(Dataset items)
○ ○ ○ ○ ○ ○ ○
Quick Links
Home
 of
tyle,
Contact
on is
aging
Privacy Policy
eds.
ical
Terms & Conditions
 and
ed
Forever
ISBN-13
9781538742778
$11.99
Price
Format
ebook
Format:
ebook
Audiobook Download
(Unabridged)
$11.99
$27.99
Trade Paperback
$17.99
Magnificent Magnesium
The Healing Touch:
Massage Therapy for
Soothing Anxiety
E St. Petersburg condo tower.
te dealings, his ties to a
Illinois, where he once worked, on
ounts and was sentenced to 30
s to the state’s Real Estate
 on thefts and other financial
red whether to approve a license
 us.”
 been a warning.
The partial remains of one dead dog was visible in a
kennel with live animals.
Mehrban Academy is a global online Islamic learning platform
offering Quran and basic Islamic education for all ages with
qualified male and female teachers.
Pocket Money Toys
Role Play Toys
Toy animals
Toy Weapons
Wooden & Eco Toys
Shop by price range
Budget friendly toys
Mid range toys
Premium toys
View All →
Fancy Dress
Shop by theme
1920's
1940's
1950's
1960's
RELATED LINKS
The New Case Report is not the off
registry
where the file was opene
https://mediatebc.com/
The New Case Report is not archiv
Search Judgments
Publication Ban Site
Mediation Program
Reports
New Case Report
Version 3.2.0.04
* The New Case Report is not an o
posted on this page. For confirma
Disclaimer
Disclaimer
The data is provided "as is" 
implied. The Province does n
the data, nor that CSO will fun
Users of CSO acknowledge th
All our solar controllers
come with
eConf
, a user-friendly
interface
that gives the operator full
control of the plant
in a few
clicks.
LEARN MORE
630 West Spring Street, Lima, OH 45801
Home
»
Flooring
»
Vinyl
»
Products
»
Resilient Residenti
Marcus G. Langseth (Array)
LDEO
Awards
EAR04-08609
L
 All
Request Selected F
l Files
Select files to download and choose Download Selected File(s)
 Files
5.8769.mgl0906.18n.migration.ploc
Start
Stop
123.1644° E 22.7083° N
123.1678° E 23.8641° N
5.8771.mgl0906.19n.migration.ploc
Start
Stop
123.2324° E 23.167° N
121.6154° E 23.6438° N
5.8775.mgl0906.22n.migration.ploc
○ ○ ○ ○ ○ ○ ○
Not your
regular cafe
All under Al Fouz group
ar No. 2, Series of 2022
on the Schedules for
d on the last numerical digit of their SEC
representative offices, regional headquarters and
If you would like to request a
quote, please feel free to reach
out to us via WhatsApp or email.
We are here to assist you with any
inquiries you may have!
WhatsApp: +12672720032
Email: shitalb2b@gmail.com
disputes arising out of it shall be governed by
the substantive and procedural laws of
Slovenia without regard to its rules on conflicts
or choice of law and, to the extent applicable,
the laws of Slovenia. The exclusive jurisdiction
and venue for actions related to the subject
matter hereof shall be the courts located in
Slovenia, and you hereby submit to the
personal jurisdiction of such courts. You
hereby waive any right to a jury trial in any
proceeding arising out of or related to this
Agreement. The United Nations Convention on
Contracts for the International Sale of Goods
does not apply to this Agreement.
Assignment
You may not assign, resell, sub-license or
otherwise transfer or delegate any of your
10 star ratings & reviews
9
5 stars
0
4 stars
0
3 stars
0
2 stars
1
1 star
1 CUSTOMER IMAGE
○ ○ ○ ○ ○ ○ ○
# GOAL OF THE EXERCISE:
Across the entries above, how many lines carry the word "courts"? Write only the number.

# ANSWER TO THIS EXERCISE:
2